American war criminal (born 1978)

Sabrina D. Harman (born January 5, 1978) is an American former soldier who was court-martialed by the United States Army for prisoner abuse after the 2003–04 Abu Ghraib prisoner abuse scandal. Along with other soldiers of her Army Reserve unit, the 372nd Military Police Company, she was accused of allowing and inflicting physical and psychological abuse on Iraqi detainees in Abu Ghraib prison, a notorious prison in Baghdad during the United States' occupation of Iraq.

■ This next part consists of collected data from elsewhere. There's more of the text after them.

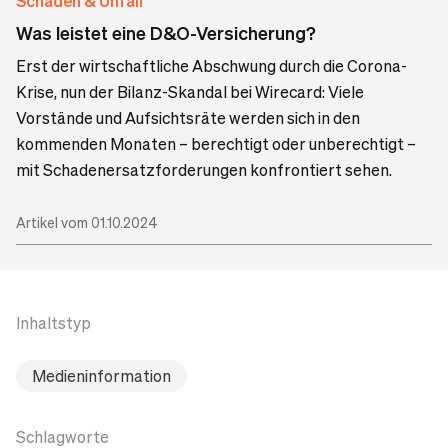
Schaden & Unfall
Was leistet eine D&O-Versicherung?
Erst der wirtschaftliche Abschwung durch die Corona-
Krise, nun der Bilanz-Skandal bei Wirecard: Viele
Vorstände und Aufsichtsräte werden sich in den
kommenden Monaten – berechtigt oder unberechtigt –
mit Schadenersatzforderungen konfrontiert sehen.
Artikel vom 01.10.2024
Inhaltstyp
Medieninformation
Schlagworte
Betroffene Mieter gegen die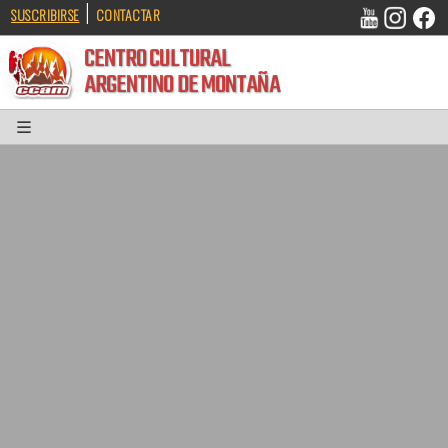
|
SUSCRIBIRSE
CONTACTAR
CENTRO CULTURAL
ARGENTINO DE MONTAÑA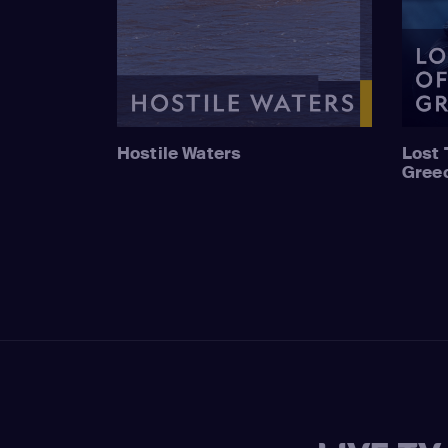
Hostile Waters
Lost 
Gree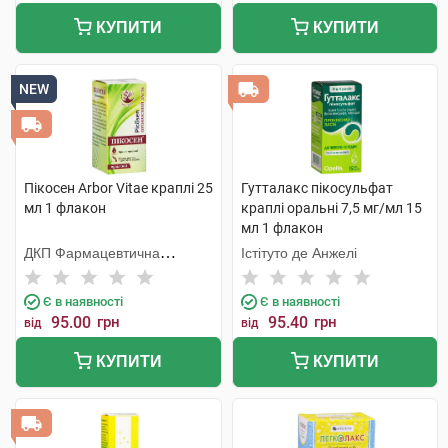
КУПИТИ
КУПИТИ
NEW
Пікосен Arbor Vitae краплі 25
Гутталакс пікосульфат
мл 1 флакон
краплі оральні 7,5 мг/мл 15
мл 1 флакон
ДКП Фармацевтична
Істітуто де Анжелі
фабрика
Є в наявності
Є в наявності
95.00
грн
95.40
грн
від
від
КУПИТИ
КУПИТИ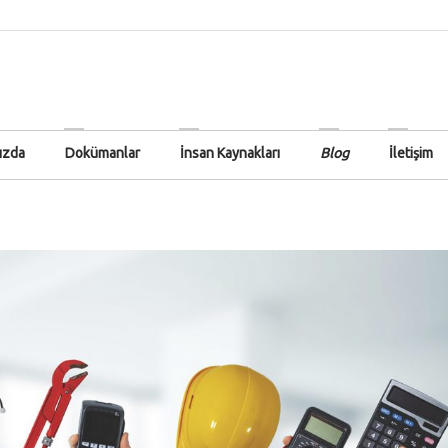
ızda
Dokümanlar
İnsan Kaynakları
Blog
İletişim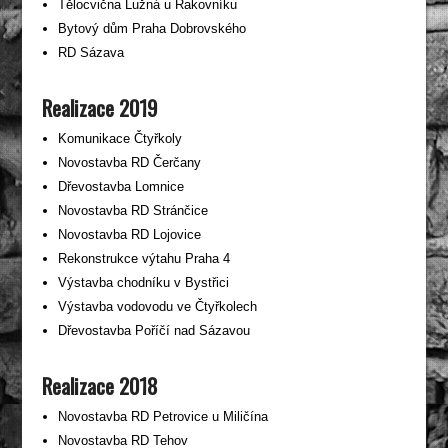
Tělocvična Lužná u Rakovníku
Bytový dům Praha Dobrovského
RD Sázava
Realizace 2019
Komunikace Čtyřkoly
Novostavba RD Čerčany
Dřevostavba Lomnice
Novostavba RD Stránčice
Novostavba RD Lojovice
Rekonstrukce výtahu Praha 4
Výstavba chodníku v Bystřici
Výstavba vodovodu ve Čtyřkolech
Dřevostavba Poříčí nad Sázavou
Realizace 2018
Novostavba RD Petrovice u Miličína
Novostavba RD Tehov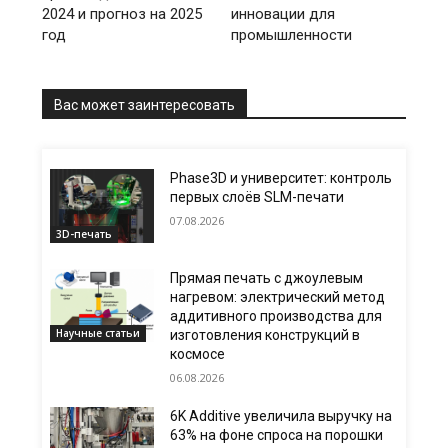
2024 и прогноз на 2025
инновации для
год
промышленности
Вас может заинтересовать
Phase3D и университет: контроль
первых слоёв SLM-печати
07.08.2026
3D-печать
Прямая печать с джоулевым
нагревом: электрический метод
аддитивного производства для
Научные статьи
изготовления конструкций в
космосе
06.08.2026
6K Additive увеличила выручку на
63% на фоне спроса на порошки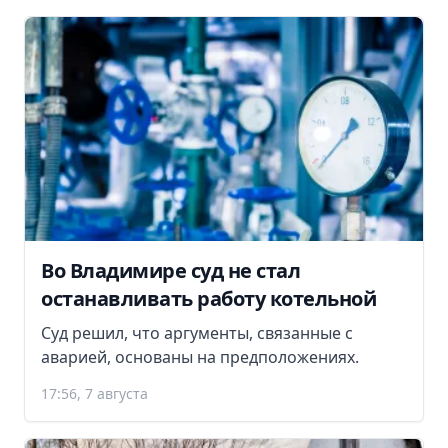
Во Владимире суд не стал
останавливать работу котельной
Суд решил, что аргументы, связанные с
аварией, основаны на предположениях.
17:56, 7 августа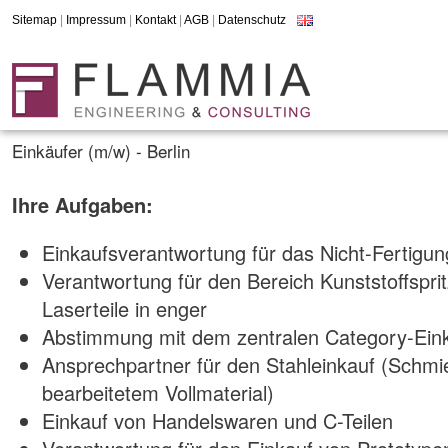
Sitemap
|
Impressum
|
Kontakt
|
AGB
|
Datenschutz
Einkäufer (m/w) - Berlin
Ihre Aufgaben:
Einkaufsverantwortung für das Nicht-Fertigun
Verantwortung für den Bereich Kunststoffspri
Laserteile in enger
Abstimmung mit dem zentralen Category-Ein
Ansprechpartner für den Stahleinkauf (Schmie
bearbeitetem Vollmaterial)
Einkauf von Handelswaren und C-Teilen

Harman was convicted of maltreatment of detainees, conspiracy to maltreat detainees, and dereliction of duty. She was sentenced to six months in prison, forfeiture of all her pay and benefits, demoted, and given a bad conduct discharge. She was imprisoned in the Naval Consolidated Brig, Miramar in San Diego, California.

Harman consistently acknowledged a fear that the abuses being committed at Abu Ghraib, both during her time at the facility, and afterward, would help incite further radicalization in the region. During her sentencing, she also acknowledged having "failed my duties and failed my mission to protect and defend".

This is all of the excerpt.